# INFORMATION SUPPLIED

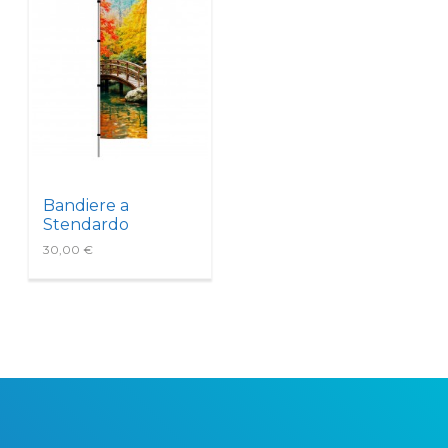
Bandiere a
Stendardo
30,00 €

--

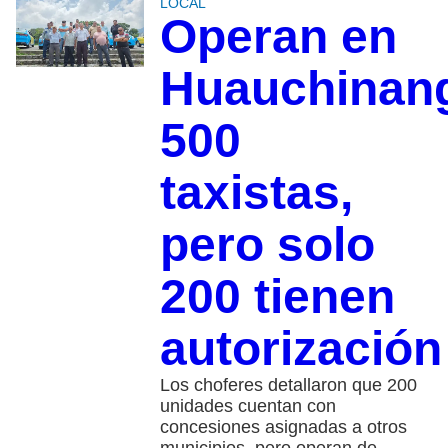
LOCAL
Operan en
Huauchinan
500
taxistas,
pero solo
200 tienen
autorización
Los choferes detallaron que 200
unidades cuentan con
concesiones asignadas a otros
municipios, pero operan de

# WHAT YOU NEED TO DO
Select the lines from the entries that include the word "pero".

# EXERCISE OUTPUT
pero solo
municipios, pero operan de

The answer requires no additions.